The MBCs of the fungal extracts are summarized in Table 5. Against S. aureus, E. coli, and P. aeruginosa, ethyl acetate extracts of the three strains had bactericidal activity, with MBCs between 1.0 and 2.0 mg/mL. In contrast, none of the extracts exhibited bactericidal activity against B. subtilis.

Acridine orange can freely penetrate the cell membrane of bacterial cells, bind to nucleic acids, and emit green fluorescence. As shown in Figure 3, untreated bacterial cell maintained intact cell membrane and emitted intense green fluorescence (Figure 3A). In contrast, the green fluorescence significantly decreased after treatment with ethyl acetate extracts at a concentration of 2MIC, which indicated that the cell membranes of pathogenic bacteria (S. aureus, E. coli, and P. aeruginosa) induced by ethyl acetate extracts were damaged (Figures 3B–D). The above results suggested that ethyl acetate extracts can potently inhibit cell growth and differentiation by disrupting cell membranes.
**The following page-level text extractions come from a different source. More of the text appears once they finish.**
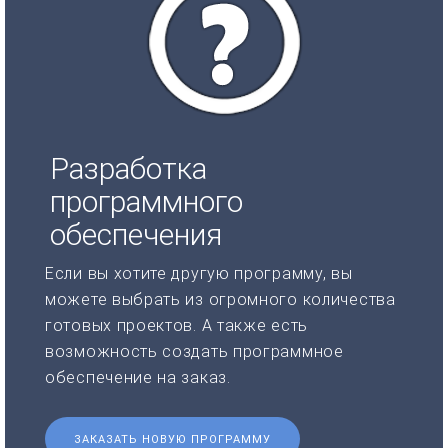
Разработка
программного
обеспечения
Если вы хотите другую программу, вы
можете выбрать из огромного количества
готовых проектов. А также есть
возможность создать программное
обеспечение на заказ.
ЗАКАЗАТЬ НОВУЮ ПРОГРАММУ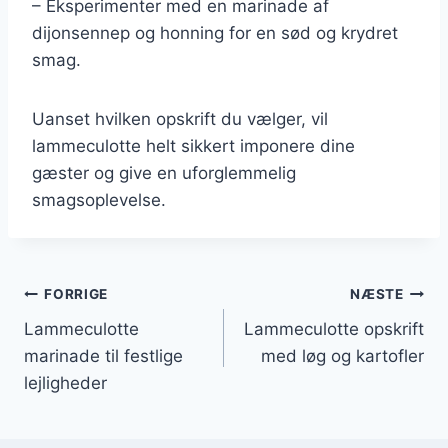
– Eksperimenter med en marinade af
dijonsennep og honning for en sød og krydret
smag.
Uanset hvilken opskrift du vælger, vil
lammeculotte helt sikkert imponere dine
gæster og give en uforglemmelig
smagsoplevelse.
Indlægsnavigation
FORRIGE
NÆSTE
Lammeculotte
Lammeculotte opskrift
marinade til festlige
med løg og kartofler
lejligheder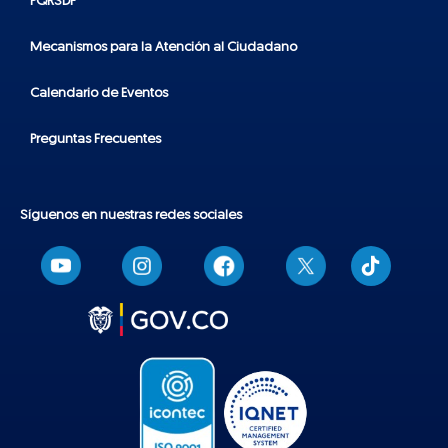
PQRSDF
Mecanismos para la Atención al Ciudadano
Calendario de Eventos
Preguntas Frecuentes
Síguenos en nuestras redes sociales
T
i
k
t
o
k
The ethyl acetate extracts of P. oxalicum and Simplicillium sp. and the n-butanol extracts of Colletotrichum sp. exhibited effective anti-microbial and antioxidant activity with high polyphenol content and were selected for compound analysis by liquid chromatography-mass spectrometry (LC-MS) analytical technique. Table 6 shows the retention time, molecular weight, molecular formula, M/Z, and content of the identified chemical constituents presented in the extracts. The chromatograms are shown in Supplementary Figure 3. The identified compounds included phenolic acids (caffeic acid, chlorogenic acid, ferulic acid, etc.); flavonoids (zpigenin, phloretin, luteolin, hesperetin, etc.); fatty acids (palmitic acid, oleic acid, linoleic acid); organic acid (succinic acid, citric acid, etc.); and monosaccharide [sucrose, d-(–)-fructose, and d-(+)-glucose] (Table 6). As shown in Table 6, a total of 36 compounds were identified in P. oxalicum, of which hesperetin was the major compound with a concentration of 36.06 μmol/g. A total of 28 compounds were identified in Colletotrichum sp., and its major compound was succinic acid (8.11 μmol/g). This was followed by Simplicillium sp. extracts with 34 identified compounds. 4-hydroxyphenylpyruvic acid (17.23 μmol/g) and d (+)-phenylactic acid (4.01 μmol/g) were major compounds in Simplicillium sp. extracts. All in all, phenolic and organic acids were the most abundant compounds in the extracts of the three endophytic fungi, which may be closely related to the biological activity of the secondary metabolites of endophytic fungi.